Return nothing but the lines from the one with "online merkkleding" through the one with "arácter específico" in the data below, word for word and without pictures.

[Extracted records]

>>

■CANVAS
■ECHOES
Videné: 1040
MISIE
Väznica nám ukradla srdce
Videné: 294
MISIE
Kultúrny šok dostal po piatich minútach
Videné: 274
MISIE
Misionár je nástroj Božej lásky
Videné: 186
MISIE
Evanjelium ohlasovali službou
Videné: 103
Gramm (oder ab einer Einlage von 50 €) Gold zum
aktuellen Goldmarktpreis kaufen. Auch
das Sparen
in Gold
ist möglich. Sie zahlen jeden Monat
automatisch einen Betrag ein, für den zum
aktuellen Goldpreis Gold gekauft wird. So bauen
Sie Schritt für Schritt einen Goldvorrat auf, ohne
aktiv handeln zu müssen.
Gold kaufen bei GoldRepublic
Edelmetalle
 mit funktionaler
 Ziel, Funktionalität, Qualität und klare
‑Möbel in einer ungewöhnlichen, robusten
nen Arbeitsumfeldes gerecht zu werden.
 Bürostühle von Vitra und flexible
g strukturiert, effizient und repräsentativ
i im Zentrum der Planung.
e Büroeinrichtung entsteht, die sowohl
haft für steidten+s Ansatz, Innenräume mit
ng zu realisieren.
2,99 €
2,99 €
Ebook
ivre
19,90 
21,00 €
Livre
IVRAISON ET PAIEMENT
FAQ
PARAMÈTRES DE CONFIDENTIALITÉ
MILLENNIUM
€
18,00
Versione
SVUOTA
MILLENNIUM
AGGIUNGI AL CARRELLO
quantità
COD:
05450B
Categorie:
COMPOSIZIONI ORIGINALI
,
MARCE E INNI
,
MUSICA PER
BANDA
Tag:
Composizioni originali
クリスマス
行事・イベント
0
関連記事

<<
>>

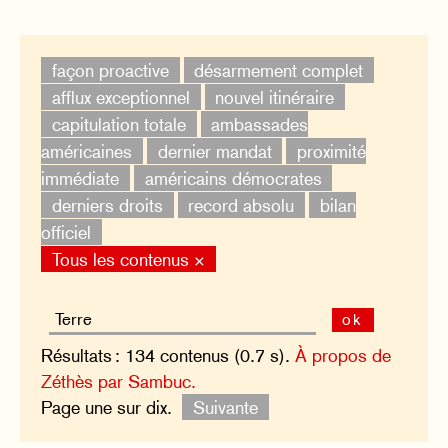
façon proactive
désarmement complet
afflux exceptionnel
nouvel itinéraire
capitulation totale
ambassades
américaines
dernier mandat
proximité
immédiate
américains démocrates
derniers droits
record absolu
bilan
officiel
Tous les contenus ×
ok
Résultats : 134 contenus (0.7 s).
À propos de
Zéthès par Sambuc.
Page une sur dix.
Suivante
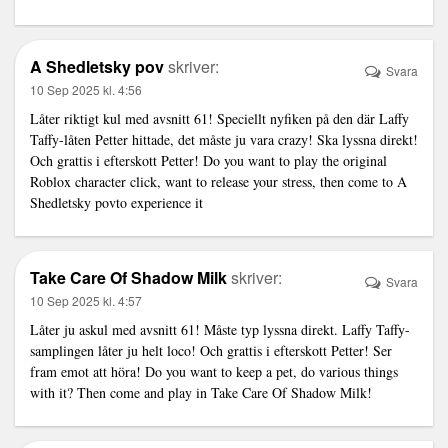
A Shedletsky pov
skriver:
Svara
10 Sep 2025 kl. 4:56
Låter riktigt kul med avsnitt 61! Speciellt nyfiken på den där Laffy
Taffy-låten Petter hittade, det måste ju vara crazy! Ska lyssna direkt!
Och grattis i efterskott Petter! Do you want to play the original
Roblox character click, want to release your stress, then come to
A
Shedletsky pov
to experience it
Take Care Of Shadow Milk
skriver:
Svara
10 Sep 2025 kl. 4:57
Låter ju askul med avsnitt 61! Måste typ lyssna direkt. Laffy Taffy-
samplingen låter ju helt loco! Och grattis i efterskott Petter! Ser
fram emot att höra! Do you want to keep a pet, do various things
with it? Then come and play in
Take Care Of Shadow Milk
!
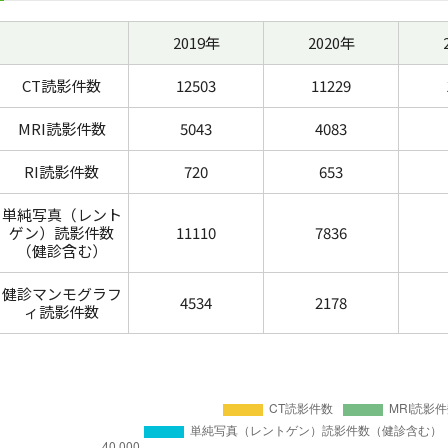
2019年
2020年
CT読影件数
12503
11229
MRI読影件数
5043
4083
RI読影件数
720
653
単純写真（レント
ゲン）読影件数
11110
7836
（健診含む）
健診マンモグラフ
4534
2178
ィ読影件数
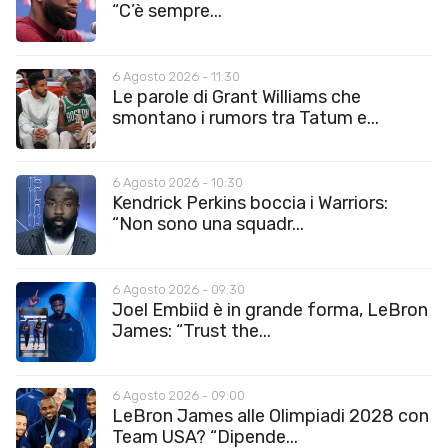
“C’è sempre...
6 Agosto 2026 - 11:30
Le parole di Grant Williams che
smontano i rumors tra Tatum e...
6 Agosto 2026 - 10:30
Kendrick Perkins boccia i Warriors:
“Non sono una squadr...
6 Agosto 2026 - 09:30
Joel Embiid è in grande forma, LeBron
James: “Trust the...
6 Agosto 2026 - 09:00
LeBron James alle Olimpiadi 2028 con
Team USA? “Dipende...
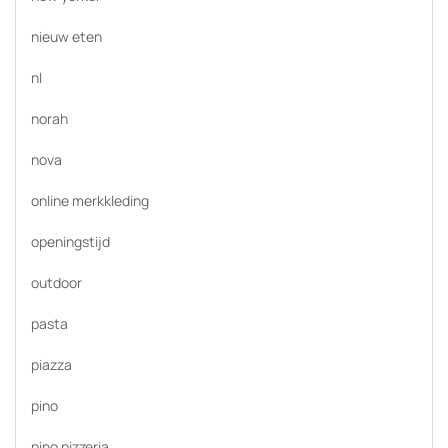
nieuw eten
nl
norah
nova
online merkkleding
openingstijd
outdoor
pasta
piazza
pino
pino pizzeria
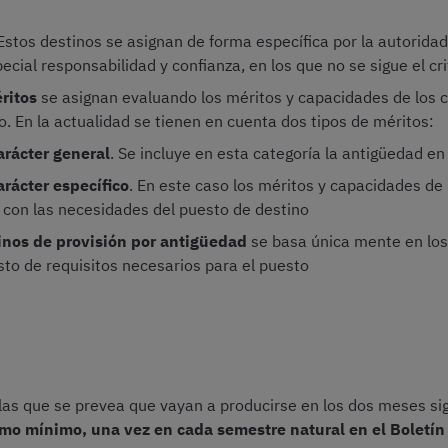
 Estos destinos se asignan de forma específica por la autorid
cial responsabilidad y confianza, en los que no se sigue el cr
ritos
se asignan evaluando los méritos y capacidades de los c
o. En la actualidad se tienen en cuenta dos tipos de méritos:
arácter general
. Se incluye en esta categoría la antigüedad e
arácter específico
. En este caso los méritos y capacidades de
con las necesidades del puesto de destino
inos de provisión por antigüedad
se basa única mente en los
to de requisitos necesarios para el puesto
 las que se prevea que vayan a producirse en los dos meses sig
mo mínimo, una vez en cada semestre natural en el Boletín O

<<

- **Solution for this exercise**
online merkkleding
openingstijd
outdoor
pasta
piazza
pino
pino pizzeria
 Estos destinos se asignan de forma específica por la autorid
cial responsabilidad y confianza, en los que no se sigue el cr
ritos
se asignan evaluando los méritos y capacidades de los c
o. En la actualidad se tienen en cuenta dos tipos de méritos:
arácter general
. Se incluye en esta categoría la antigüedad e
arácter específico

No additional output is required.